Video
Maurie Markman, MD, leads a discussion on the design and results of the PRIMA trial, and how it has impacted practice.
Now we turn our attention to talk a little bit about some of the individual trials that are just really shaking up, is a perfectly reasonable term to use, the world of ovarian cancer management. Some of these have been published. Not all of them have published but they’ve at least been presented at major international meetings. The first study I’ll ask Dr. Naumann to speak about is the PRIMA trial.
R. Wendel Naumann, MD: So the PRIMA trial was a trial of niraparib in patients we would consider generally high risk. They had residual disease after primary surgery. They did HRD testing and these patients got up to three years of niraparib based on the study design. They were randomized at the end of chemotherapy, so they had to have had a response to chemotherapy. And this showed a benefit actually in the intent-to-treat group as well as the HRD-positive group. And, actually, when they did the subanalysis, it showed a benefit in the HRD-negative group. All of the magnitude of that benefit was relatively small. The hazard ratio is 0.68 and that translated to a median of about just under three months of benefit. But we do see a tail in that group, so I guess the question is in that subgroup, because the overall trial was positive, is that a place where PARP inhibition would be reasonable or not. And I think that’s a counseling issue based on the HRD testing.
Michael Birrer, MD, PhD: Yeah. I think one way to look at the PRIMA study is really, is an up front version of the NOVA study. This is really designed very, with NOVA being platinum-sensitive recurrence. It’s a very well conducted study. I’m not completely convinced of the HR proficient group, but my sense is they’re going to get approval for everything.
R. Wendel Naumann, MD: Yes.
Maurie Markman, MD: This is such an important question of it does appear in all of the trials that the BRCA-mutated, if you can document that, they do the best as a group. The HRD-positive, non-BRCA-mutated do second best. And whether it’s HRD-negative or proficient, whatever you want to call it, it still show a statistically significant improvement with treatment compared to the control.
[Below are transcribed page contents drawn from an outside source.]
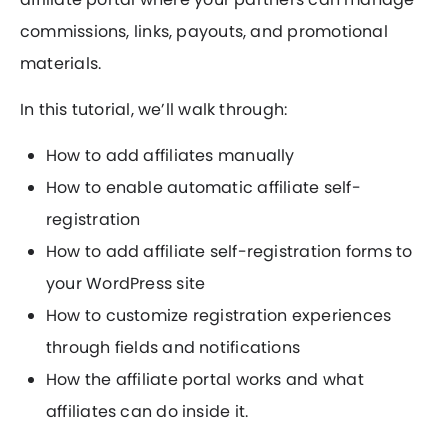
commissions, links, payouts, and promotional
materials.
In this tutorial, we’ll walk through:
How to add affiliates manually
How to enable automatic affiliate self-
registration
How to add affiliate self-registration forms to
your WordPress site
How to customize registration experiences
through fields and notifications
How the affiliate portal works and what
affiliates can do inside it.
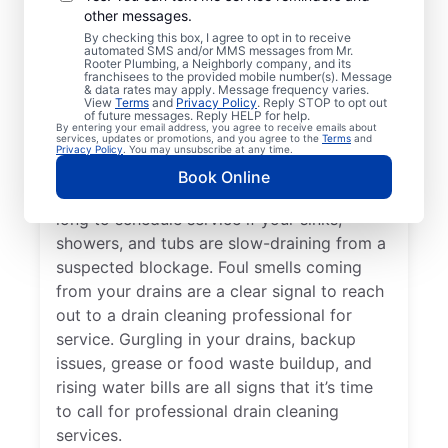
other messages.
Whether you’re experiencing drain-related
By checking this box, I agree to opt in to receive
issues or not, any time is a good time for
automated SMS and/or MMS messages from Mr.
Rooter Plumbing, a Neighborly company, and its
drain cleaning services from Mr. Rooter
franchisees to the provided mobile number(s). Message
& data rates may apply. Message frequency varies.
Plumbing® in Mahomet, Illinois. Request
View
Terms
and
Privacy Policy
. Reply STOP to opt out
of future messages. Reply HELP for help.
drain cleaning from a trusted service
By entering your email address, you agree to receive emails about
services, updates or promotions, and you agree to the
Terms
and
provider if your drains are taking much
Privacy Policy
. You may unsubscribe at any time.
longer than usual to clear or you’ve
Book Online
experienced a drain clog. Don’t wait too
long to schedule service if your sinks,
showers, and tubs are slow-draining from a
suspected blockage. Foul smells coming
from your drains are a clear signal to reach
out to a drain cleaning professional for
service. Gurgling in your drains, backup
issues, grease or food waste buildup, and
rising water bills are all signs that it’s time
to call for professional drain cleaning
services.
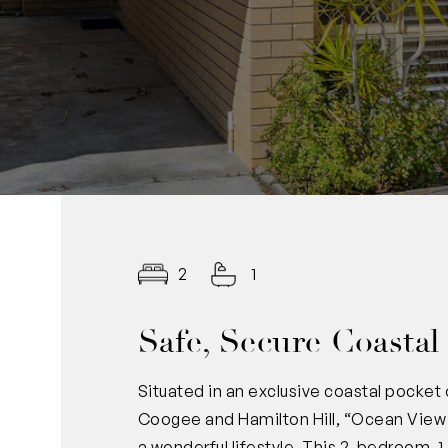
2
1
Safe, Secure Coastal
Situated in an exclusive coastal pocket
Coogee and Hamilton Hill, “Ocean View 
a wonderful lifestyle. This 2-bedroom, 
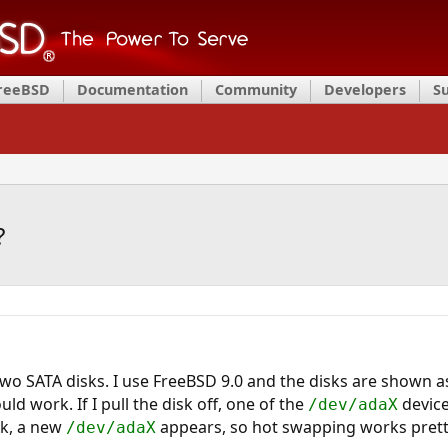
FreeBSD
Documentation
Community
Developers
S
?
 two SATA disks. I use FreeBSD 9.0 and the disks are shown 
d work. If I pull the disk off, one of the
device
/dev/adaX
ack, a new
appears, so hot swapping works prett
/dev/adaX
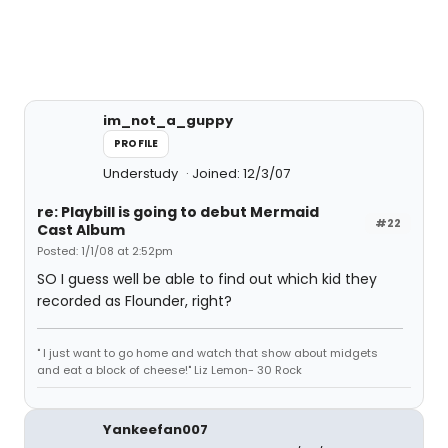
im_not_a_guppy
PROFILE
Understudy
Joined: 12/3/07
re: Playbill is going to debut Mermaid
#22
Cast Album
Posted: 1/1/08 at 2:52pm
SO I guess well be able to find out which kid they
recorded as Flounder, right?
" I just want to go home and watch that show about midgets
and eat a block of cheese!" Liz Lemon- 30 Rock
Yankeefan007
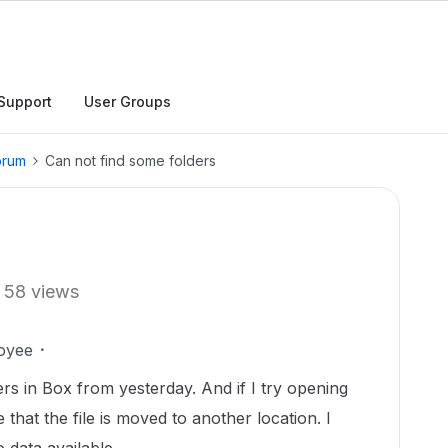
Support
User Groups
orum
Can not find some folders
58 views
oyee
ers in Box from yesterday. And if I try opening
e that the file is moved to another location. I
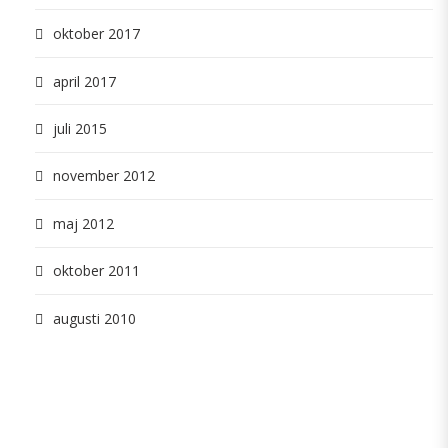
oktober 2017
april 2017
juli 2015
november 2012
maj 2012
oktober 2011
augusti 2010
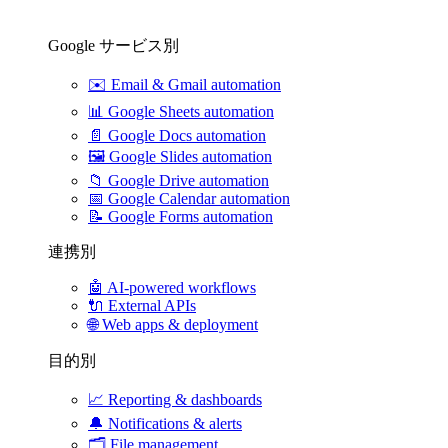
Google サービス別
✉️
Email & Gmail automation
📊
Google Sheets automation
📄
Google Docs automation
🖼️
Google Slides automation
📁
Google Drive automation
📅
Google Calendar automation
📝
Google Forms automation
連携別
🤖
AI-powered workflows
🔌
External APIs
🌐
Web apps & deployment
目的別
📈
Reporting & dashboards
🔔
Notifications & alerts
🗂️
File management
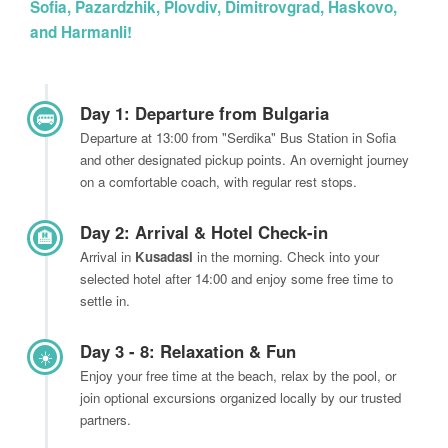
Sofia, Pazardzhik, Plovdiv, Dimitrovgrad, Haskovo,
and Harmanli!
Day 1: Departure from Bulgaria
🚌
Departure at 13:00 from "Serdika" Bus Station in Sofia
and other designated pickup points. An overnight journey
on a comfortable coach, with regular rest stops.
Day 2: Arrival & Hotel Check-in
🏨
Arrival in
Kusadasi
in the morning. Check into your
selected hotel after 14:00 and enjoy some free time to
settle in.
Day 3 - 8: Relaxation & Fun
☀️
Enjoy your free time at the beach, relax by the pool, or
join optional excursions organized locally by our trusted
partners.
Whether it’s .3, to .5, to .7 hazard ratios, it’s somewhere in that range. And so then the question becomes 1) What is the FDA going to decide in the front setting. We already know what they’ve decided in the recurrent setting. But does it make a difference? I mean, should all patients get it or not get it? I’m going to just ask an opinion on that because it is such an important question. Because it seems to be almost universally that we see this change and yet it’s not a truly negative.
Michael Birrer, MD, PhD: Yeah, as usual you’ve clarified it. I mean, it’s usually in the sense of the way you rank them. If you look at the BRCA patient population, it’s just remarkable how consistent the hazard ratios are. They’re all .25 to .3. But you’re right, I don’t think it comes an issue whether someone should get a PARP or not. It relates more to sequence and timeline. I think the BRCA-mutated patients, the HRD patients are going to see these drugs earlier, and I think the wild-type patients or the HR proficient patients may see BEV instead and maybe get their PARP later on because the impact is a little bit less. That’s the way I look at it.
R. Wendel Naumann, MD: Well, I think it’s a conversation that you need to have with the patient. And it’s a conversation that probably needs to happen before they finish their chemotherapy about that preferably with the HRD testing in hand. So you can counsel them on the magnitude of the benefit and talk about the side effects of these drugs based on the benefit that we’ll get.